Овод (страница 23)
После долгого молчания она взглянула на него. Прикрыв изувеченной рукой глаза, он сидел, облокотясь о столик, стоявший возле кушетки. Она заметила, что пальцы этой руки были сильно напряжены и что шрам около кисти часто вздрагивал. Она подошла к нему и тихо позвала его по имени. Он весь вздрогнул и поднял голову.
– Я и з-забыл, – заговорил он, заикаясь и как будто оправдываясь. – Я хотел рассказать вам об этом.
– О приключении или… или, – как это назвать, не знаю, – о несчастном случае, когда вы получили раны. Но если вам слишком тяжело об этом вспоминать…
– О чем? О том, как меня отработали? Да, только это был не несчастный случай, а просто – кочерга.
Джемма смотрела на него в полном недоумении. Он откинул волосы со лба – рука заметно дрожала – и, улыбаясь, взглянул на нее:
– Отчего вы не сядете? Пожалуйста, придвиньте себе кресло сами. Я очень жалею, что не могу подать его вам. Знаете, как вспомню об этом случае, невольно думается, вот был бы я драгоценной находкой для Риккардо, если бы пришлось лечить меня тогда. Ведь он, как истый хирург, ужасно любит поломанные кости, а у меня в тот раз было сломано, кажется, все, что только можно сломать, кроме разве шеи.
– И вашего мужества, – мягко вставила Джемма. – Впрочем, может быть, и о нем вам также тяжело вспоминать?
Он покачал головой:
– Нет, мужество мое кое-как было подклеено потом, как и все остальное. Но тогда оно было раздавлено, как фарфоровая чашка. Это-то и есть самое ужасное во всем происшествии… Да, так я начал говорить о кочерге. Это было в Лиме… дайте припомнить… лет тринадцать тому назад. Я говорил уже, что Перу восхитительная страна, если есть на что жить. Но там нет ничего восхитительного для того, кто очутится там без копейки денег, как было со мной. Я раньше побывал в Аргентине, потом в Чили. Бродил по всей стране, чуть не умирая с голоду, и приехал в Лиму из Вальпараисо, и работал сверхкомплектным рабочим на судне, перевозившем скот. В новом городе мне не удалось найти работы, и я пошел в доки. Они помещаются в Каллао, как вы, может быть, знаете. Во всех портовых городах бывают грязные кварталы, в которых ютятся матросы. Здесь я поступил слугой в один из игорных притонов. Я должен был быть поваром, маркером, прислуживать матросам и их женщинам и многое другое. Занятие не особенно приятное, но я был рад, что нашел хоть такое. По крайней мере, я был сыт, видел человеческие лица, слышал человеческую речь. Что это были за люди – другой вопрос. Вы, может быть, скажете, что я немного выгадал, попав в этот притон. Но как раз перед тем я был болен желтой лихорадкой и долго пролежал в полуразвалившейся лачуге совершенно один, и после того у меня был какой-то ужас перед одиночеством… И вот раз ночью мне велели вытолкать за дверь пьяного матроса, который стал слишком буянить. Он в этот день сошел на берег, проиграл все свои деньги и был сильно не в духе. Я, разумеется, должен был исполнить приказание, иначе мне пришлось бы распроститься с местом и околевать с голоду, но этот человек был вдвое сильнее меня: мне было только двадцать лет, и после лихорадки я был еще слаб, как котенок. К тому же у него в руках была кочерга. – Овод приостановился и взглянул украдкой на Джемму. – Он, вероятно, хотел прикончить меня, но, как настоящий туземный матрос, сделал свою работу настолько нечисто, что, весь изломанный и истерзанный, я все-таки остался жив.
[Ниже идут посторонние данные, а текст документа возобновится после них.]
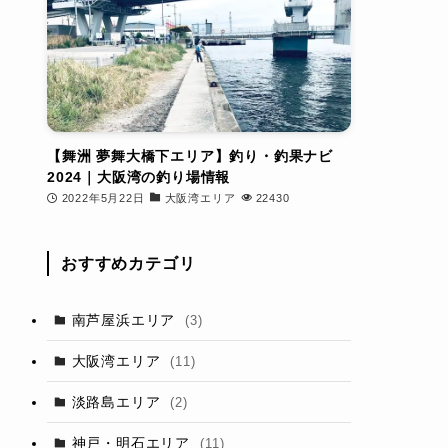
【舞洲 夢舞大橋下エリア】釣り・釣果ナビ
2024｜大阪湾の釣り場情報
2022年5月22日
大阪湾エリア
22430
おすすめカテゴリ
南芦屋浜エリア
(3)
大阪湾エリア
(11)
淡路島エリア
(2)
神戸・明石エリア
(11)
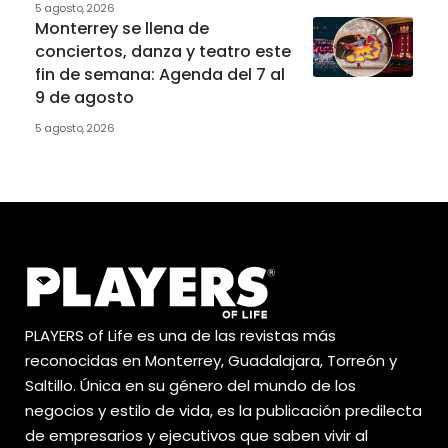
5 agosto, 2026
Monterrey se llena de
conciertos, danza y teatro este
fin de semana: Agenda del 7 al
9 de agosto
5 agosto, 2026
PLAYERS of Life es una de las revistas más
reconocidas en Monterrey, Guadalajara, Torreón y
Saltillo. Única en su género del mundo de los
negocios y estilo de vida, es la publicación predilecta
de empresarios y ejecutivos que saben vivir al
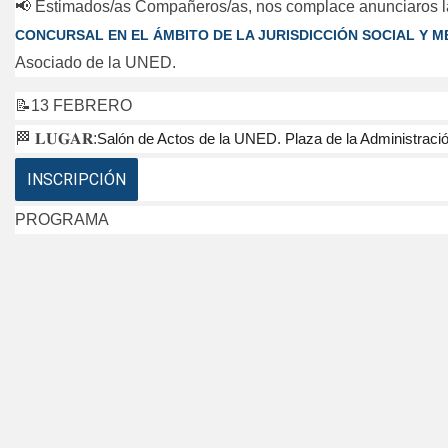
📢
Estimados/as Compañeros/as, nos complace anunciaros 
CONCURSAL EN EL ÁMBITO DE LA JURISDICCIÓN SOCIAL Y 
Asociado de la UNED.
📝13 FEBRERO
🏁
𝐋𝐔𝐆𝐀𝐑:
Salón de Actos de la UNED. Plaza de la Administració
INSCRIPCIÓN
PROGRAMA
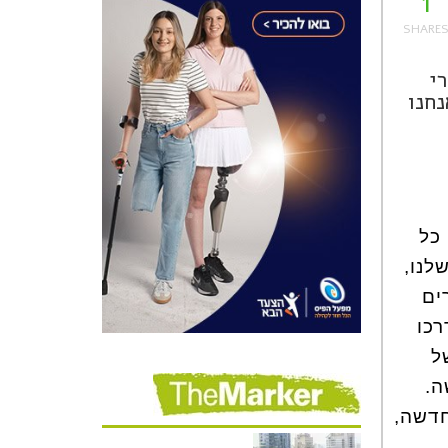
1
י
נחנו
כל
לנו,
ים
רכו
ל
ה.
ת, חדשה,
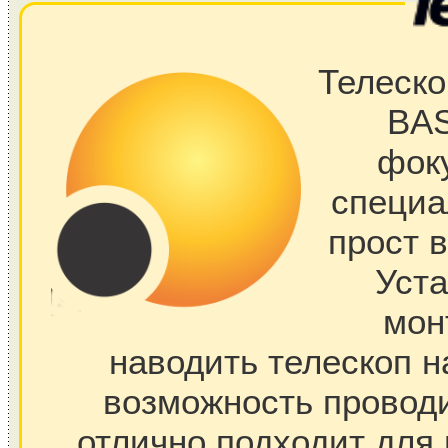
Телеско
BAS
фок
специа
прост 
Уст
мон
наводить телескоп н
возможность проводи
отлично подходит для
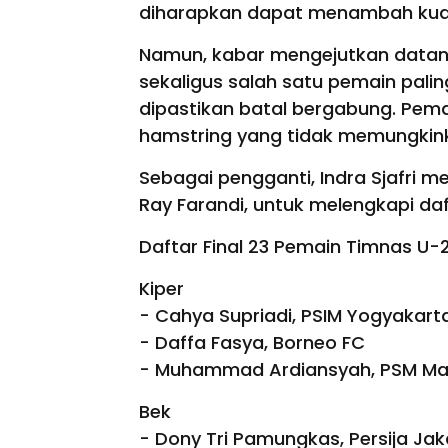
diharapkan dapat menambah kual
Namun, kabar mengejutkan datan
sekaligus salah satu pemain pali
dipastikan batal bergabung. Pem
hamstring yang tidak memungkink
Sebagai pengganti, Indra Sjafri m
Ray Farandi, untuk melengkapi da
Daftar Final 23 Pemain Timnas U-
Kiper
- Cahya Supriadi, PSIM Yogyakart
- Daffa Fasya, Borneo FC
- Muhammad Ardiansyah, PSM Ma
Bek
- Dony Tri Pamungkas, Persija Jak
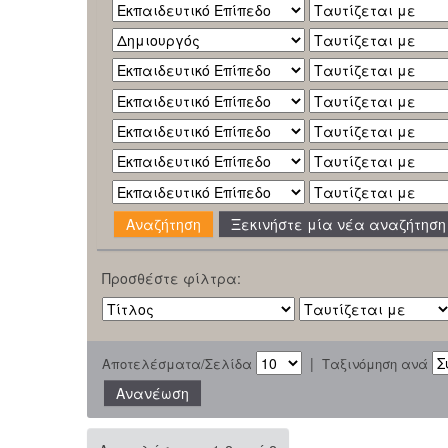
Ξεκινήστε μία νέα αναζήτηση
Προσθέστε φίλτρα:
|
Αποτελέσματα/Σελίδα
Ταξινόμηση ανά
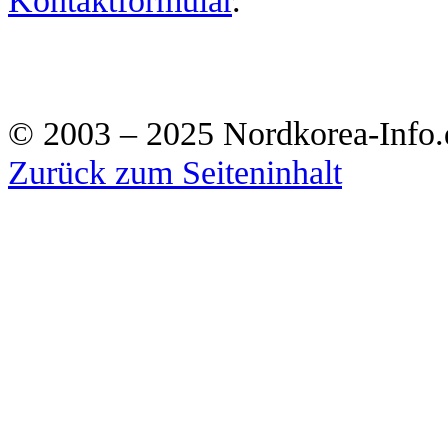
© 2003 – 2025 Nordkorea-Info.
Zurück zum Seiteninhalt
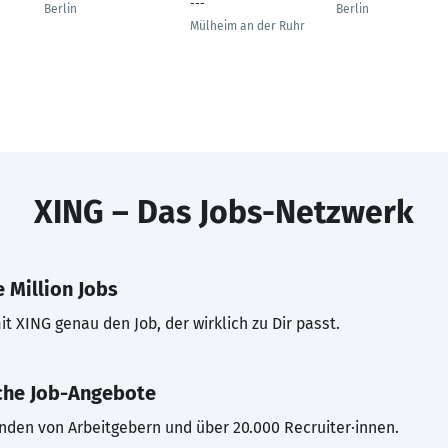
---
Berlin
Berlin
Mülheim an der Ruhr
XING – Das Jobs-Netzwerk
 Million Jobs
t XING genau den Job, der wirklich zu Dir passt.
che Job-Angebote
inden von Arbeitgebern und über 20.000 Recruiter·innen.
– А что же делали остальные? Отчего не вмешались? Неужели все испугались одного пьяного матроса?
Овод посмотрел на нее и расхохотался:
– Остальные! Хозяева и посетители притона? Ведь это были не люди, а вообще всякий сброд. Я был их слугой, их собственностью. Они стояли кругом и, конечно, наслаждались зрелищем. Там смотрят на подобные вещи как на хороший случай позабавиться. Да оно, пожалуй, и забавно для всех, кроме того, кому пришлось быть объектом потехи.
Джемма содрогнулась:
– Чем же все это кончилось?
– Я не могу сказать, чем это кончилось, ибо в первые дни после такой переделки человек обыкновенно ничего не помнит. Но, как потом оказалось, поблизости был корабельный врач, и когда зрители убедились, что я не умер, они послали за ним. Он починил меня кое-как. Риккардо находит, что плохо, но, может быть, в нем говорит профессиональная зависть. Как бы то ни было, когда я пришел в сознание, какая-то старуха туземка взяла меня к себе из христианского милосердия, – не правда ли, странно звучит? Помню, как она, бывало, сидит, скорчившись в углу, курит свою черную трубку, сплевывает на пол и бормочет себе под нос. У нее было доброе сердце, и она утешала меня, говоря, что у нее я могу умирать спокойно: никто мне не помешает. Но во мне сильно развит дух противоречия, и я решил остаться жить. Трудная это была работа – выкарабкиваться из когтей смерти, и теперь мне иной раз приходит в голову, что игра не стоила свеч. Терпение у этой старушки было поразительное. Я пробыл у нее… дай бог памяти… месяца четыре. Все это время я не вставал с постели и то бредил, как сумасшедший, то злился, как медведь, у которого болит ухо. Боль была, правда, очень чувствительна, а я был избалован еще с детства.
– Что же дальше было?
– Дальше… я кое-как поправился и ушел от старухи. Не думайте, что во мне говорила щепетильность, нежелание злоупотреблять гостеприимством бедной женщины. Нет, с этим я уже не считался. Я просто не мог больше выносить этой лачужки. Вы говорили только что о моем мужестве. Посмотрели бы вы тогда на меня! Приступы боли возобновлялись каждый день к вечеру, когда начинало смеркаться. После полудня я обыкновенно лежал один и с ужасом следил, как солнце опускается все ниже и ниже… О, вам никогда этого не понять! Я и теперь не могу без содрогания видеть солнечный закат…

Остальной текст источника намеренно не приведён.